In april is het hooi voor de beesten op. Voor de boeren moet het verschrikkelijk zijn geweest om hun vee te zien en horen lijden. In hun wanhoop sturen ze de koeien naar buiten, “daar nog niets te eeten is zo dat veele van honger en koude sterven”.
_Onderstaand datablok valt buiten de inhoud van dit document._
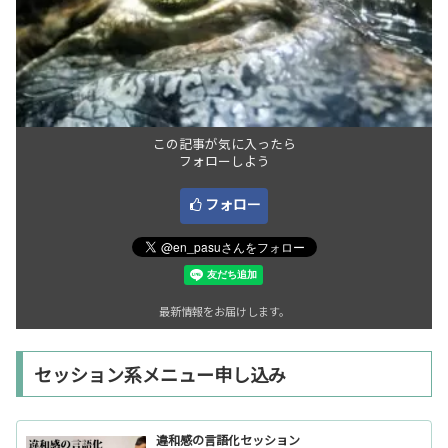
この記事が気に入ったら
フォローしよう
フォロー
最新情報をお届けします。
セッション系メニュー申し込み
違和感の言語化セッション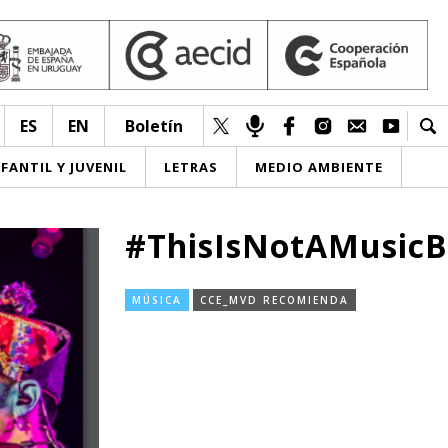
ES
EN
Boletín
NFANTIL Y JUVENIL
LETRAS
MEDIO AMBIENTE
#ThisIsNotAMusicB
MÚSICA
CCE_MVD RECOMIENDA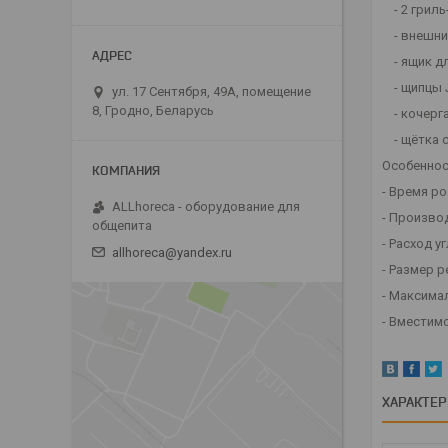
- 2 грил
- внешни
- ящик д
- щипцы 
ул. 17 Сентября, 49А, помещение
8, Гродно, Беларусь
- кочерг
- щётка 
Особеннос
- Время ро
ALLhoreca - оборудование для
- Произво
общепита
- Расход уг
allhoreca@yandex.ru
- Размер р
- Максимал
- Вместим
ХАРАКТЕ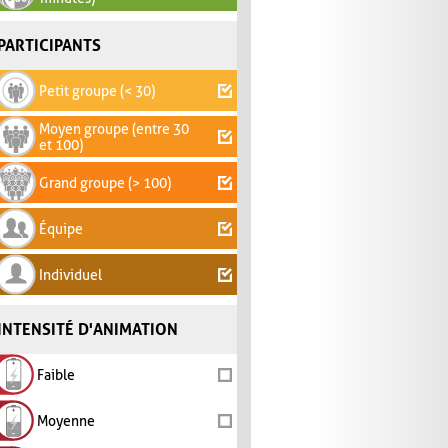
PARTICIPANTS
Petit groupe (< 30)
Moyen groupe (entre 30
et 100)
Grand groupe (> 100)
Équipe
Individuel
INTENSITÉ D'ANIMATION
Faible
Moyenne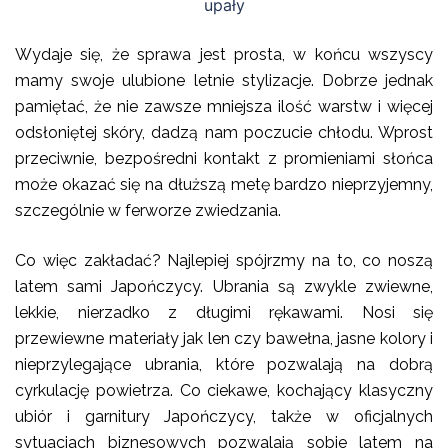
upały
Wydaje się, że sprawa jest prosta, w końcu wszyscy
mamy swoje ulubione letnie stylizacje. Dobrze jednak
pamiętać, że nie zawsze mniejsza ilość warstw i więcej
odsłoniętej skóry, dadzą nam poczucie chłodu. Wprost
przeciwnie, bezpośredni kontakt z promieniami słońca
może okazać się na dłuższą metę bardzo nieprzyjemny,
szczególnie w ferworze zwiedzania.
Co więc zakładać? Najlepiej spójrzmy na to, co noszą
latem sami Japończycy. Ubrania są zwykle zwiewne,
lekkie, nierzadko z długimi rękawami. Nosi się
przewiewne materiały jak len czy bawełna, jasne kolory i
nieprzylegające ubrania, które pozwalają na dobrą
cyrkulację powietrza. Co ciekawe, kochający klasyczny
ubiór i garnitury Japończycy, także w oficjalnych
sytuacjach biznesowych pozwalają sobie latem na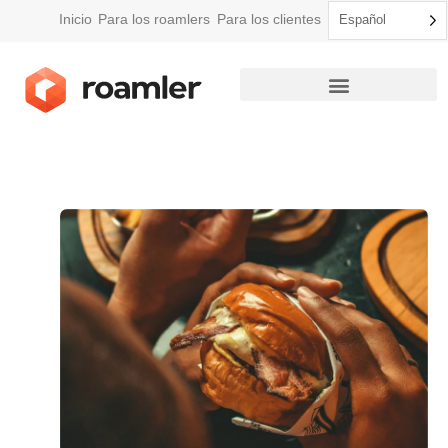
Inicio
Para los roamlers
Para los clientes
Español
Cómo funciona Roamler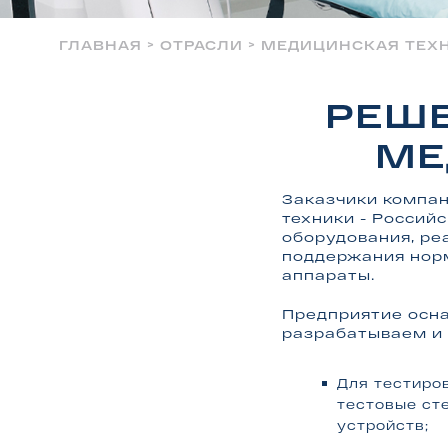
>
>
ГЛАВНАЯ
ОТРАСЛИ
МЕДИЦИНСКАЯ ТЕХ
РЕШЕ
МЕ
Заказчики компан
техники - Россий
оборудования, ре
поддержания нор
аппараты.
Предприятие осн
разрабатываем и
Для тестиро
тестовые ст
устройств;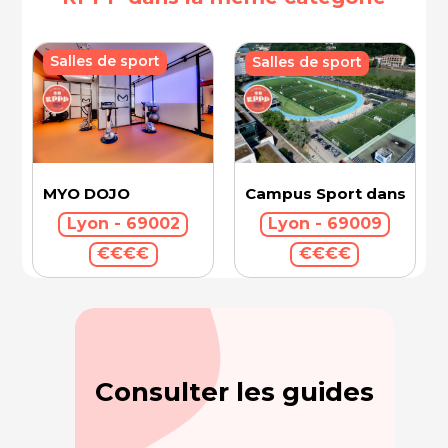
Salles de sport
Salles de sport
Campus Sport dans la Vil
MYO DOJO
Lyon - 69009
Lyon - 69002
€€€€
€€€€
Consulter les guides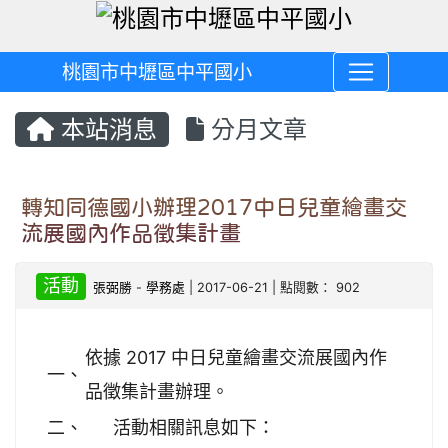
桃園市中壢區中平國小
本站消息
分月文章
轉知同德國小辦理2017中日兒童繪畫交
流展國內作品徵集計畫
活動
張弼勝
-
學務處
| 2017-06-21 | 點閱數： 902
依據 2017 中日兒童繪畫交流展國內作
一、
品徵集計畫辦理。
二、
活動相關訊息如下：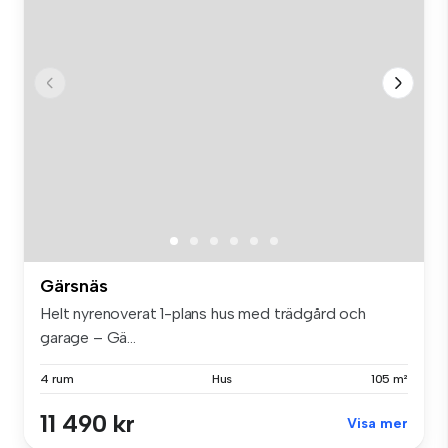
Gärsnäs
Helt nyrenoverat 1-plans hus med trädgård och
garage – Gä...
4 rum
Hus
105 m²
11 490 kr
Visa mer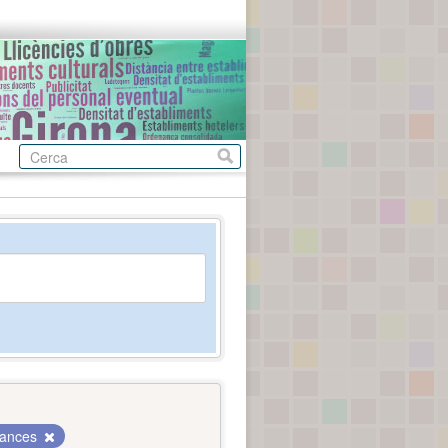
nances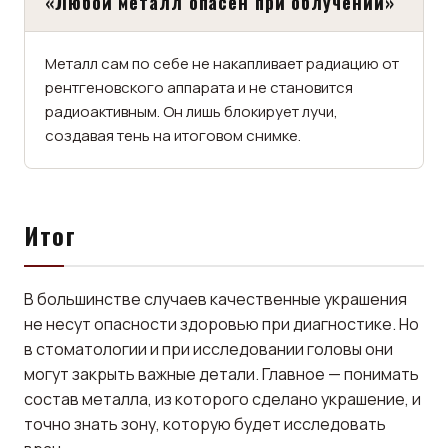
«Любой металл опасен при облучении»
Металл сам по себе не накапливает радиацию от
рентгеновского аппарата и не становится
радиоактивным. Он лишь блокирует лучи,
создавая тень на итоговом снимке.
Итог
В большинстве случаев качественные украшения
не несут опасности здоровью при диагностике. Но
в стоматологии и при исследовании головы они
могут закрыть важные детали. Главное — понимать
состав металла, из которого сделано украшение, и
точно знать зону, которую будет исследовать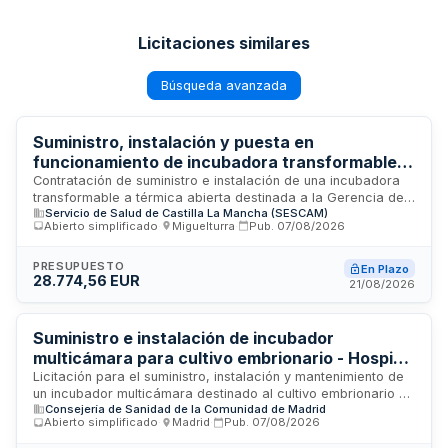
Licitaciones similares
Búsqueda avanzada
Suministro, instalación y puesta en
funcionamiento de incubadora transformable a
térmica abierta para la Gerencia de Atención
Contratación de suministro e instalación de una incubadora
transformable a térmica abierta destinada a la Gerencia de
Integrada de Ciudad Real
Servicio de Salud de Castilla La Mancha (SESCAM)
Atención Integrada de Ciudad Real. El contrato incluye
Abierto simplificado
·
Miguelturra
·
Pub.
07/08/2026
distribución, montaje, instalación y puesta en marcha del
equipo sanitario, así como la aportación de personal y
medios materiales necesarios por parte del adjudicatario. El
PRESUPUESTO
En Plazo
28.774,56 EUR
equipamiento debe cumplir la normativa de productos
21/08/2026
sanitarios establecida en el Real Decreto 192/2023.
Suministro e instalación de incubador
multicámara para cultivo embrionario - Hospital
Universitario Príncipe de Asturias
Licitación para el suministro, instalación y mantenimiento de
un incubador multicámara destinado al cultivo embrionario en
Consejería de Sanidad de la Comunidad de Madrid
el Servicio de Ginecología del Hospital Universitario Príncipe
Abierto simplificado
·
Madrid
·
Pub.
07/08/2026
de Asturias. El equipo debe contar con al menos seis puestos
de incubación separados físicamente, mezclador de gases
Ook voor de vissers is de winter van 1798-1999 een groot drama. Door het barre weer kunnen ze niet uitvaren en ze verdienen geen cent. Het is bittere armoe in de visserswoninkjes. Pas half april kunnen ze voor het eerst weer de zee op. Zonder risico is dat niet. Enkele jaren daarvoor, in 1795, waren de Fransen de baas in ons land geworden. Ook op Ameland werden Franse soldaten ingekwartierd. De Engelsen en de Fransen zijn in die jaren elkaars doodsvijanden. Elk Hollands schip dat de Engelsen in beslag kunnen nemen, wordt opgebracht, met bemanning en al. Sorgdrager meldt geregeld dat de Amelander vissers onverhoeds terug moeten naar Ameland of helemaal niet kunnen uitvaren.  De tijd dat de neutraliteit van de vrijstaat Ameland door de Engelsen werd gerespecteerd, is voorbij. De angst om opgebracht te worden duurt tot 1815, wanneer Napoleon definitief wordt verslagen. Tot die tijd moeten de eilander vissers steeds alert zijn. Tel daarbij alle keren op dat het weer in de herfst en winter slecht is of de vangsten maar minnetjes zijn en je ziet dat je als visser in het leven niets cadeau krijgt. Of toch, enkele keren is er zoveel haring onder de kust dat ze je ze van het strand af kunt scheppen. Dan kunnen de Amelanders enkele dagen hun buik vol eten.

 

Na een rampjaar als 1799 moet er jaren hard gewerkt worden om er bovenop te komen. In de kerken bidt men om een goede oogst of visvangst en om verschoond te blijven van natuurgeweld. Helaas worden de gebeden niet altijd verhoord. Strenge winters, slechte visvangsten en te droge of te natte zomers volgen elkaar op. Net als stormen die over het eiland razen en dijkdoorbraken veroorzaken.  Met als triest dieptepunt de storm van oktober 1824 wanneer de dijken breken en er veel vee verdrinkt: in Hollum alleen al 54 en op heel Ameland 128 stuks.  In februari 1825 zijn de dijken nog niet volledig hersteld als opnieuw een hevige storm het eiland treft. De mieden veranderen in een kolkende zee, het water staat tot in de dorpen een meter hoog en de drinkwaterbakken zijn onbruikbaar door het zoute water. Veel huizen hebben grote schade of zijn totaal vernield. Enkele vissersschepen zijn tot wrak geslagen of losgeslagen en vermist. Er zijn gelukkig geen mensen omgekomen.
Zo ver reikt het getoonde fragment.